Convincing potential partners of this logic shouldn’t be hard, but Saimon says that it often is. People are often stuck in their ways, and to some extent, don’t appreciate unsolicited suggestions that they could do things differently. Saimon says that, in many ways, finding useful homes for the by-products of brewing is the hardest part, because you either have to find partners that share that belief in the importance of circularity, or impart that vision to them. That said, Saimon insists that “everything has to be a partnership, we can't do it alone. If we were taking in all kinds of food, turning it into a drink and then using the waste to produce something else, we'd be a business of everything. We need partners, we need those growers, we need bakers.” 
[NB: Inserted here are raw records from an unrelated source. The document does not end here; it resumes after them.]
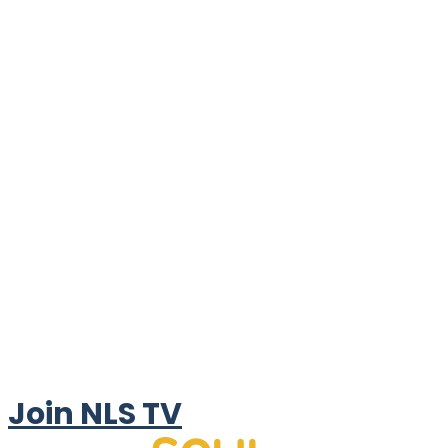
Join NLS TV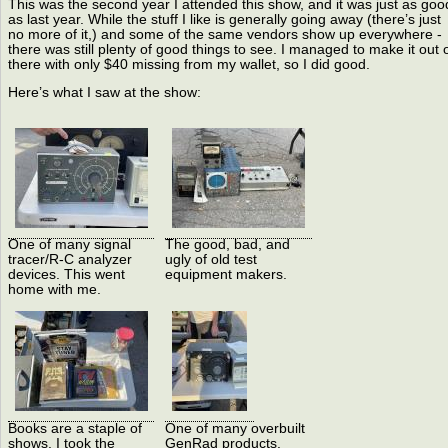
This was the second year I attended this show, and it was just as goo
as last year. While the stuff I like is generally going away (there’s just
no more of it,) and some of the same vendors show up everywhere -
there was still plenty of good things to see. I managed to make it out 
there with only $40 missing from my wallet, so I did good.
Here’s what I saw at the show:
One of many signal
The good, bad, and
tracer/R-C analyzer
ugly of old test
devices. This went
equipment makers.
home with me.
Books are a staple of
One of many overbuilt
shows. I took the
GenRad products.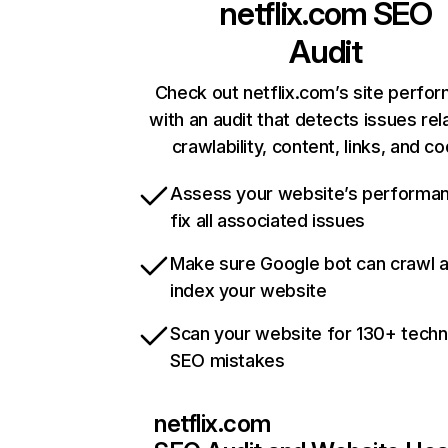
netflix.com
SEO
Audit
Check out netflix.com’s site perfo
with an audit that detects issues rel
crawlability, content, links, and c
Assess your website’s performa
fix all associated issues
Make sure Google bot can crawl 
index your website
Scan your website for 130+ techn
SEO mistakes
netflix.com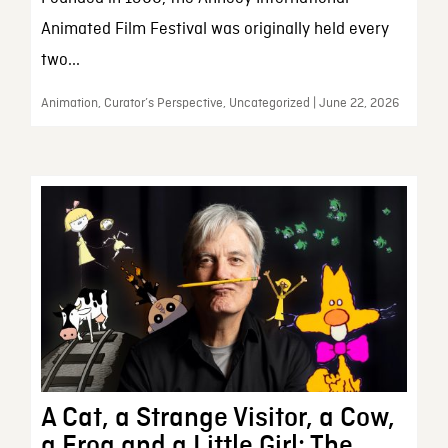
Animated Film Festival was originally held every
two...
Animation, Curator’s Perspective, Uncategorized | June 22, 2026
A Cat, a Strange Visitor, a Cow,
a Frog and a Little Girl: The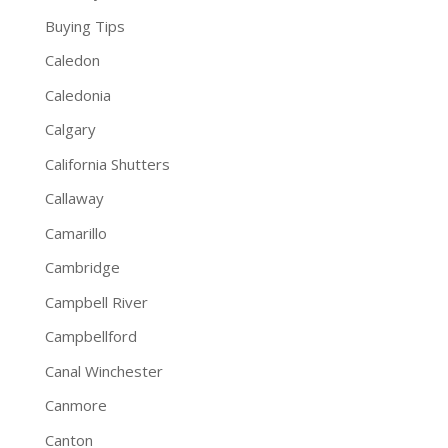
Buying Tips
Caledon
Caledonia
Calgary
California Shutters
Callaway
Camarillo
Cambridge
Campbell River
Campbellford
Canal Winchester
Canmore
Canton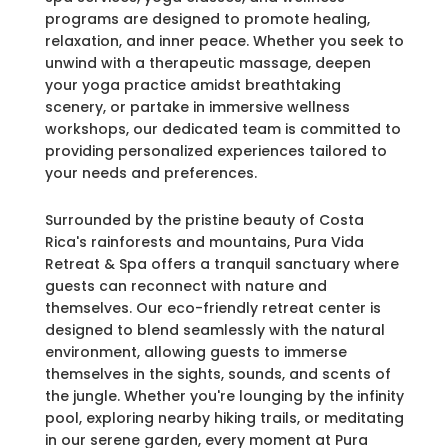
programs are designed to promote healing,
relaxation, and inner peace. Whether you seek to
unwind with a therapeutic massage, deepen
your yoga practice amidst breathtaking
scenery, or partake in immersive wellness
workshops, our dedicated team is committed to
providing personalized experiences tailored to
your needs and preferences.
Surrounded by the pristine beauty of Costa
Rica's rainforests and mountains, Pura Vida
Retreat & Spa offers a tranquil sanctuary where
guests can reconnect with nature and
themselves. Our eco-friendly retreat center is
designed to blend seamlessly with the natural
environment, allowing guests to immerse
themselves in the sights, sounds, and scents of
the jungle. Whether you're lounging by the infinity
pool, exploring nearby hiking trails, or meditating
in our serene garden, every moment at Pura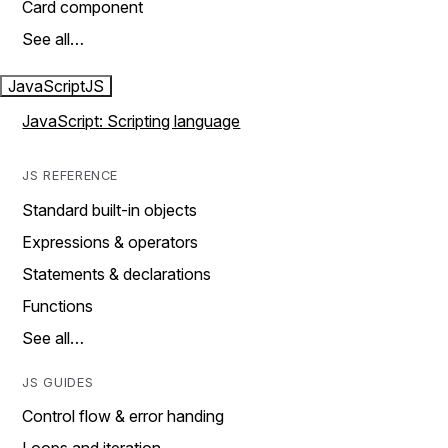
Card component
See all…
JavaScript
JS
JavaScript: Scripting language
JS REFERENCE
Standard built-in objects
Expressions & operators
Statements & declarations
Functions
See all…
JS GUIDES
Control flow & error handing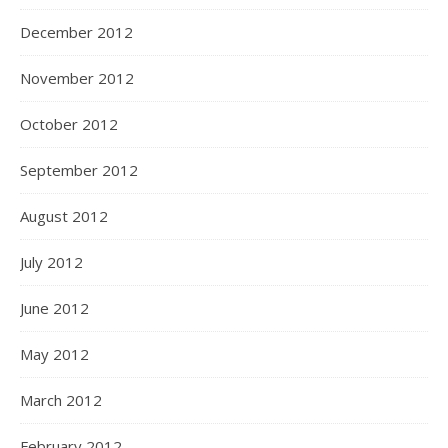
December 2012
November 2012
October 2012
September 2012
August 2012
July 2012
June 2012
May 2012
March 2012
February 2012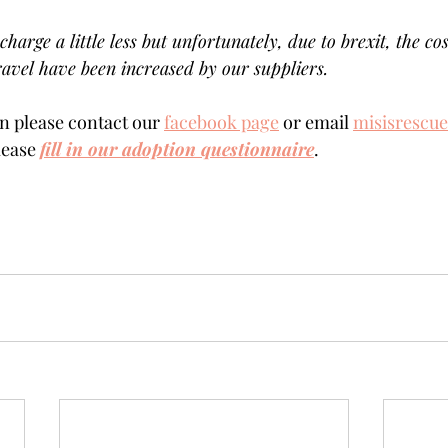
charge a little less but unfortunately, due to brexit, the cos
avel have been increased by our suppliers.
 please contact our 
facebook page
 or email 
misisrescu
lease 
fill in our adoption questionnaire
.  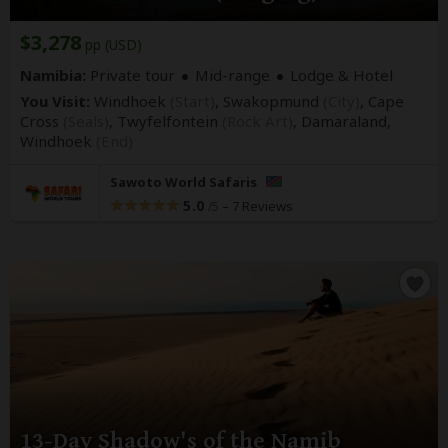
$3,278
pp (USD)
Namibia:
Private tour
Mid-range
Lodge & Hotel
You Visit:
Windhoek
(Start)
, Swakopmund
(City)
, Cape
Cross
(Seals)
, Twyfelfontein
(Rock Art)
, Damaraland,
Windhoek
(End)
Sawoto World Safaris
5.0
–
7 Reviews
/5
13-Day Shadow's of the Namib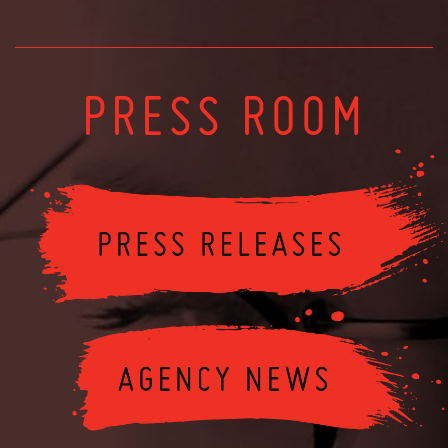
PRESS ROOM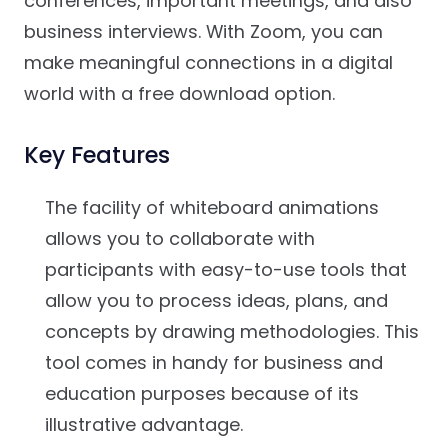
conferences, important meetings, and also
business interviews. With Zoom, you can
make meaningful connections in a digital
world with a free download option.
Key Features
The facility of whiteboard animations
allows you to collaborate with
participants with easy-to-use tools that
allow you to process ideas, plans, and
concepts by drawing methodologies. This
tool comes in handy for business and
education purposes because of its
illustrative advantage.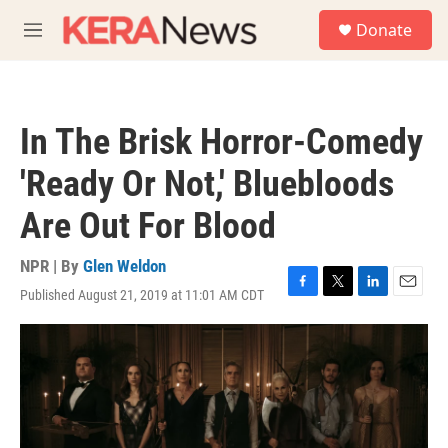
Skip to main content
S
Donate
e
M
a
e
r
n
c
u
h
In The Brisk Horror-Comedy
u
e
'Ready Or Not,' Bluebloods
r
y
Are Out For Blood
NPR | By
Glen Weldon
Published August 21, 2019 at 11:01 AM CDT
F
T
L
E
a
w
i
m
c
i
n
a
e
t
k
i
b
t
e
l
o
e
d
o
r
I
k
n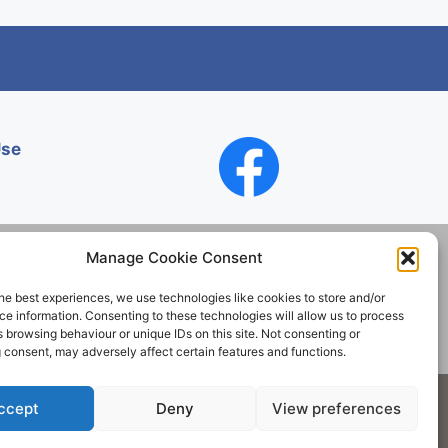
Use
Manage Cookie Consent
he best experiences, we use technologies like cookies to store and/or
Contact
e information. Consenting to these technologies will allow us to process
 browsing behaviour or unique IDs on this site. Not consenting or
 consent, may adversely affect certain features and functions.
Society. All rights reserved.
ccept
Deny
View preferences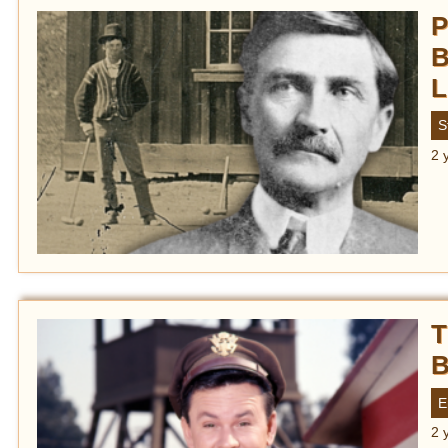
P
B
L
S
2 
T
B
E
2 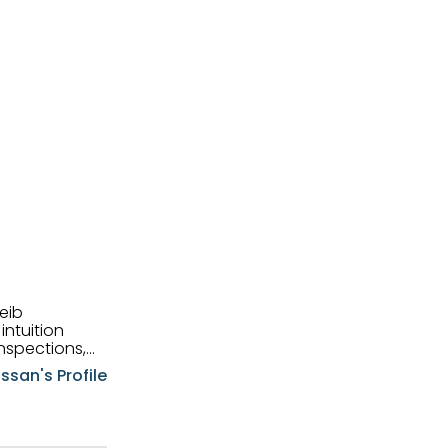
eib
intuition
nspections,
e know-how,
ssan's Profile
tions,
nt is at the
hem first-class
pansive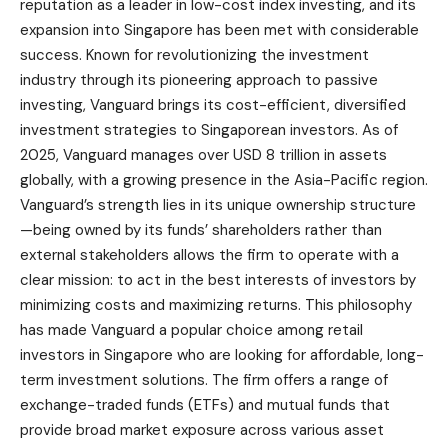
reputation as a leader in low-cost index investing, and its
expansion into Singapore has been met with considerable
success. Known for revolutionizing the investment
industry through its pioneering approach to passive
investing, Vanguard brings its cost-efficient, diversified
investment strategies to Singaporean investors. As of
2025, Vanguard manages over USD 8 trillion in assets
globally, with a growing presence in the Asia-Pacific region.
Vanguard’s strength lies in its unique ownership structure
—being owned by its funds’ shareholders rather than
external stakeholders allows the firm to operate with a
clear mission: to act in the best interests of investors by
minimizing costs and maximizing returns. This philosophy
has made Vanguard a popular choice among retail
investors in Singapore who are looking for affordable, long-
term investment solutions. The firm offers a range of
exchange-traded funds (ETFs) and mutual funds that
provide broad market exposure across various asset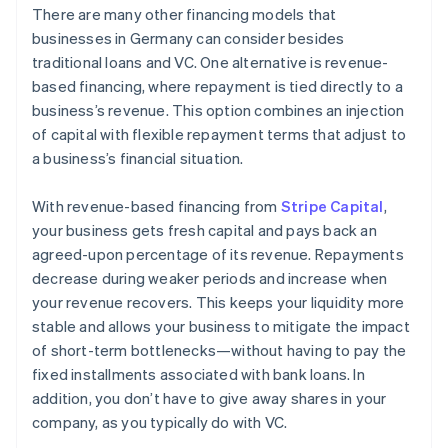
There are many other financing models that
businesses in Germany can consider besides
traditional loans and VC. One alternative is revenue-
based financing, where repayment is tied directly to a
business’s revenue. This option combines an injection
of capital with flexible repayment terms that adjust to
a business’s financial situation.
With revenue-based financing from
Stripe Capital
,
your business gets fresh capital and pays back an
agreed-upon percentage of its revenue. Repayments
decrease during weaker periods and increase when
your revenue recovers. This keeps your liquidity more
stable and allows your business to mitigate the impact
of short-term bottlenecks—without having to pay the
fixed installments associated with bank loans. In
addition, you don’t have to give away shares in your
company, as you typically do with VC.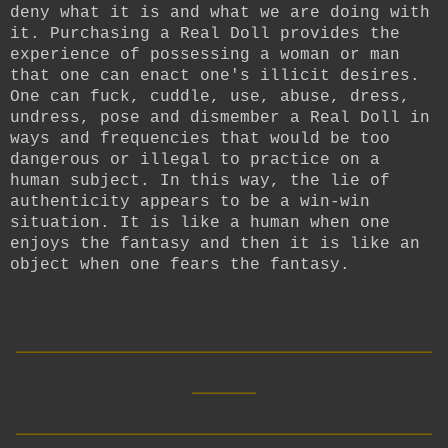
deny what it is and what we are doing with
it. Purchasing a Real Doll provides the
experience of possessing a woman or man
that one can enact one's illicit desires.
One can fuck, cuddle, use, abuse, dress,
undress, pose and dismember a Real Doll in
ways and frequencies that would be too
dangerous or illegal to practice on a
human subject. In this way, the lie of
authenticity appears to be a win-win
situation. It is like a human when one
enjoys the fantasy and then it is like an
object when one fears the fantasy.
__________________________
____
__________________________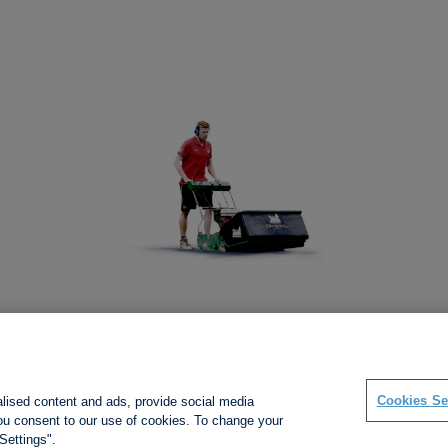
Social links
Cookies Se
alised content and ads, provide social media
 you consent to our use of cookies. To change your
Settings".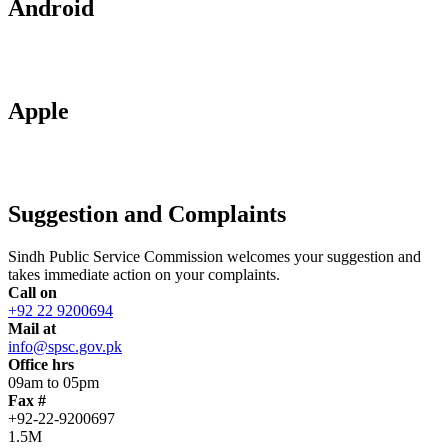
Android
Apple
Suggestion and Complaints
Sindh Public Service Commission welcomes your suggestion and
takes immediate action on your complaints.
Call on
+92 22 9200694
Mail at
info@spsc.gov.pk
Office hrs
09am to 05pm
Fax #
+92-22-9200697
1.5M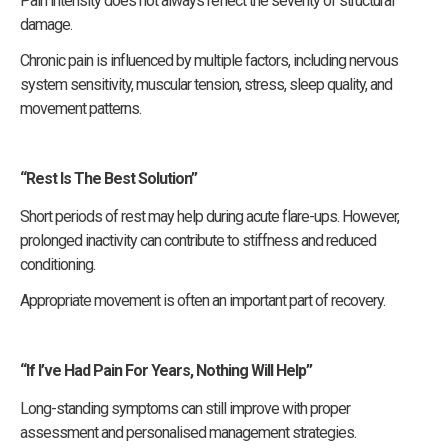
Pain intensity does not always reflect the severity of structural
damage.
Chronic pain is influenced by multiple factors, including nervous
system sensitivity, muscular tension, stress, sleep quality, and
movement patterns.
“Rest Is The Best Solution”
Short periods of rest may help during acute flare-ups. However,
prolonged inactivity can contribute to stiffness and reduced
conditioning.
Appropriate movement is often an important part of recovery.
“If I’ve Had Pain For Years, Nothing Will Help”
Long-standing symptoms can still improve with proper
assessment and personalised management strategies.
Saimon is no stranger to mobilising and coordinating keen collaborators, but it’s precisely his experience working in grassroots activist communities, and non-profit organisations that make me wonder why he transitioned into the for-profit business world. When I ask him this, he sighs. 

“It was confusing at that time when it was happening,” he begins. “I’ve kept reflecting on it, and talking about it and it makes sense to me now. To be honest, I wanted to stay in academia. I had some ideas but they were a little bit different from the university’s. I thought my research could be very pragmatic, and actually work with existing problems to produce tangible outcomes, but it became clear that the university’s emphasis was more on publication and it saddened me a little bit.”


In the end, Saimon couldn’t wait for the university to become interested in what he was seeing unfold in real time, and so he rounded up a bunch of volunteers and started redistributing unsold food. “That was going great. I mean, impact wise, community building wise it was just amazing,” says Saimon. “Everyone should try building or joining a non-profit, at some point. But what became apparent to me is that the financial side of running a non-profit is…” he trails off, and after a long pause concludes by saying “I don’t know how people do it. Most of your money is coming from funding schemes, so there are a lot of applications, but more challenging than that is competing with other nonprofits. That didn’t feel right at all, like who’s more worth it? Come on.”

Saimon says that he suggested incorporating the manufacturing and sale of products into operations at the organisation, so that it could generate at least some of the revenue it needed to cover running costs, but some committee members didn’t agree with that, and Saimon couldn’t blame them. He says that not-for-profit organisations attract passionate people, keen to take compassionate action, and introducing a commercial element to that landscape can be really off-putting. The other side of that, however, is that even passionate, compassionate people need to make a living, and so turnover is often high, and makes for a barrier to long-term progression. 

Saimon left the nonprofit world with the same passion that drove him into it, and a clearer picture of how he could make an impact. “At the time that we started BRØL I actually didn’t know much Danish [Saimon is from Lithuania], so my thinking behind the name for the brewery is that it would just be an amalgamation for the Danish for bread plus beer, brød plus øl. I later learned that in Danish, brøl actually means ‘to roar’. Having a background in activism and then looking for a way into the more commercial kind of space, finding that out felt like we were meant to be this business that had found a way to balance commercial activity with an ability to make an impact.”